By Michael Kuser
Connecticut regulator John W. “Jack” Betkoski III, the new president of the National Association of Regulatory Utility Commissioners, last week called for more transparency at the New England Power Pool and said he plans to focus his NARUC tenure on the “water-energy nexus.”
Betkoski, vice chairman of the Connecticut Public Utilities Regulatory Authority, had been serving as NARUC’s first vice president before assuming the presidency on Aug. 14 from former Pennsylvania regulator — now FERC Commissioner — Robert Powelson. He will complete Powelson’s term and in November begin a full 12-month term.
In an interview, Betkoski told RTO Insider about his priorities at NARUC.
“You usually roll [priorities] out in November, but I’m probably going to [do] something with the whole water-energy nexus,” he said. “That’s certainly very important to what we do as regulators. You need both water for energy and energy for water. It’s something that we as regulators could highlight. I’ve always felt very passionate about the water cases that I’ve been involved in.”
NARUC committees set up to explore the issue would be divided equally between electric and water utility regulation, he added.
“Thank goodness that we have iPads and computers and everything else, because I can certainly fill my responsibilities here in Connecticut with my dockets but also be doing the great work we have to do with the national organization,” Betkoski said. “There’s so much going on, and the whole re-composition of [a quorum] at FERC, that’s going to be something that in my new role we’ll be getting reacclimated to, a fully staffed FERC organization within the next couple months.”
Betkoski declined to comment on dockets currently before PURA, on the state-federal tensions that prompted a FERC technical conference in May or on PURA’s role under Gov.

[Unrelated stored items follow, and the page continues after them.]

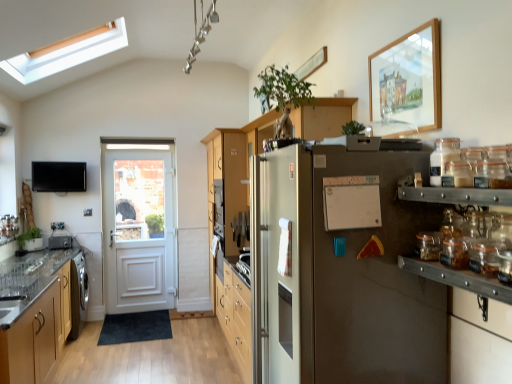 Question: Is wooden cabinet at left turned away from metallic silver toaster at left?

Choices:
 (A) yes
 (B) no

Answer: (B)

Question: Does wooden cabinet at left lie in front of metallic silver toaster at left?

Choices:
 (A) yes
 (B) no

Answer: (A)

Question: Is wooden cabinet at left thinner than metallic silver toaster at left?

Choices:
 (A) no
 (B) yes

Answer: (A)

Question: Is wooden cabinet at left outside of metallic silver toaster at left?

Choices:
 (A) no
 (B) yes

Answer: (B)

Question: Does wooden cabinet at left lie behind metallic silver toaster at left?

Choices:
 (A) yes
 (B) no

Answer: (B)

Question: Is wooden cabinet at left shorter than metallic silver toaster at left?

Choices:
 (A) no
 (B) yes

Answer: (A)

Question: Can you confirm if white matte bulletin board at center is smaller than clear glass jar at right, the second glass jar in the top-to-bottom sequence?

Choices:
 (A) no
 (B) yes

Answer: (A)

Question: Is white matte bulletin board at center taller than clear glass jar at right, the second glass jar in the top-to-bottom sequence?

Choices:
 (A) yes
 (B) no

Answer: (A)

Question: Is white matte bulletin board at center not close to clear glass jar at right, the second glass jar in the top-to-bottom sequence?

Choices:
 (A) yes
 (B) no

Answer: (B)

Question: Considering the relative sizes of white matte bulletin board at center and clear glass jar at right, which is counted as the 1th glass jar, starting from the bottom, in the image provided, is white matte bulletin board at center bigger than clear glass jar at right, which is counted as the 1th glass jar, starting from the bottom,?

Choices:
 (A) no
 (B) yes

Answer: (B)

Question: Considering the relative sizes of white matte bulletin board at center and clear glass jar at right, which is counted as the 1th glass jar, starting from the bottom, in the image provided, is white matte bulletin board at center shorter than clear glass jar at right, which is counted as the 1th glass jar, starting from the bottom,?

Choices:
 (A) no
 (B) yes

Answer: (A)

Question: Is white matte bulletin board at center surrounding clear glass jar at right, the second glass jar in the top-to-bottom sequence?

Choices:
 (A) yes
 (B) no

Answer: (B)

Question: From a real-world perspective, is clear glass door at left on white matte bulletin board at center?

Choices:
 (A) no
 (B) yes

Answer: (A) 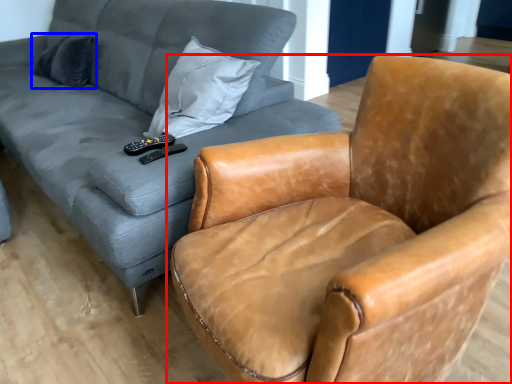 Question: Among these objects, which one is farthest to the camera, chair (highlighted by a red box) or pillow (highlighted by a blue box)?

Choices:
 (A) chair
 (B) pillow

Answer: (B) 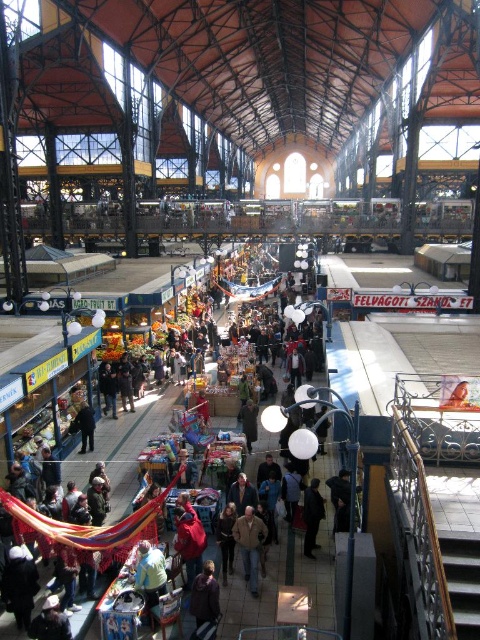 You are a customer in the market and see the brown leather jacket at center and the dark blue fabric at center. Which item is placed on top of the other?

The brown leather jacket at center is positioned over the dark blue fabric at center, so it is placed on top.

You are a customer in the market and want to buy both fabrics. The light blue fabric at center and the dark blue fabric at center are displayed on the same stall. Which fabric should you look to your left to find first?

The light blue fabric at center is to the left of dark blue fabric at center, so you should look to your left first to find the light blue fabric at center before the dark blue fabric at center. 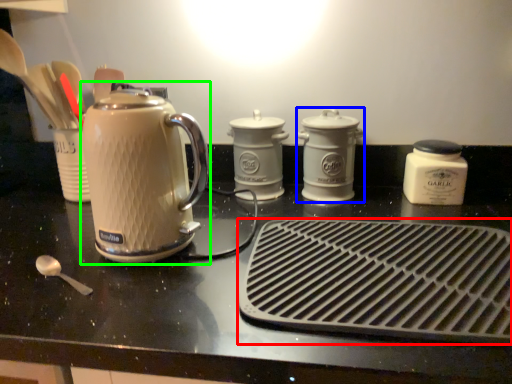 Question: Considering the real-world distances, which object is closest to kitchen appliance (highlighted by a red box)? kitchen appliance (highlighted by a blue box) or kettle (highlighted by a green box).

Choices:
 (A) kitchen appliance
 (B) kettle

Answer: (B) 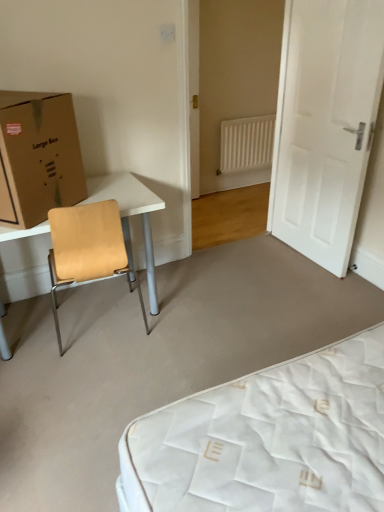 Question: Can you confirm if white plastic radiator at center is thinner than brown cardboard box at left?

Choices:
 (A) no
 (B) yes

Answer: (B)

Question: From a real-world perspective, is white plastic radiator at center over brown cardboard box at left?

Choices:
 (A) yes
 (B) no

Answer: (B)

Question: Is white plastic radiator at center looking in the opposite direction of brown cardboard box at left?

Choices:
 (A) yes
 (B) no

Answer: (B)

Question: Is white plastic radiator at center oriented towards brown cardboard box at left?

Choices:
 (A) no
 (B) yes

Answer: (A)

Question: Is white plastic radiator at center bigger than brown cardboard box at left?

Choices:
 (A) no
 (B) yes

Dannel Malloy’s executive order to assess the economic viability of Dominion Energy’s Millstone nuclear plant. “Katie is the lead commissioner on that joint proceeding,” he said, referring to PURA Chair Katie Dykes. (See related story, Commenters Seek Broader Response on Millstone, Renewables.)
Betkoski also demurred on elaborating on his plans for NARUC and the water theme: “It’s not even a week since I took over, so it’s really transitional right now.”
Betkoski was surprised to learn last year that most stakeholder meetings of the New England Power Pool, which advises ISO-NE, are closed to the public and the press. Most meetings of the other six RTOs and ISOs are open.
NEPOOL is “doing something that impacts ratepayers, and anything like that should be as transparent as possible,” Betkoski said. “I know that’s certainly the way we operate here. I’ve been a commissioner for 20 years, and certainly I encourage people to come to public hearings and certainly have never kicked journalists out of public hearings, and I think the same should hold true for them.”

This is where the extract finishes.